## Problem to solve
As an exercise, transcribe the data below in full and exactly, omitting pictures.

▶

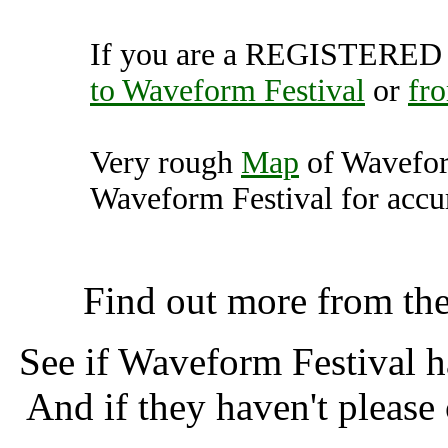
If you are a REGISTERED U
to Waveform Festival
or
fr
Very rough
Map
of Wavefor
Waveform Festival for accur
Waveform Festival, Taun
Find out more from th
See if Waveform Festival 
And if they haven't please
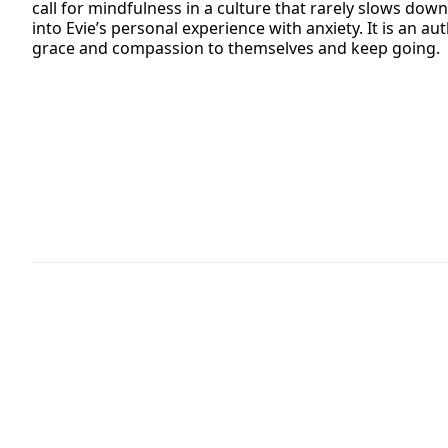
call for mindfulness in a culture that rarely slows down
into Evie’s personal experience with anxiety. It is an 
grace and compassion to themselves and keep going.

◀

## Output of the task
If you are a REGISTERED U
to Waveform Festival
or
fr
Very rough
Map
of Wavefor
Waveform Festival for accur
Waveform Festival, Taun
Find out more from th
See if Waveform Festival 
And if they haven't please
call for mindfulness in a culture that rarely slows down
into Evie’s personal experience with anxiety. It is an 
grace and compassion to themselves and keep going.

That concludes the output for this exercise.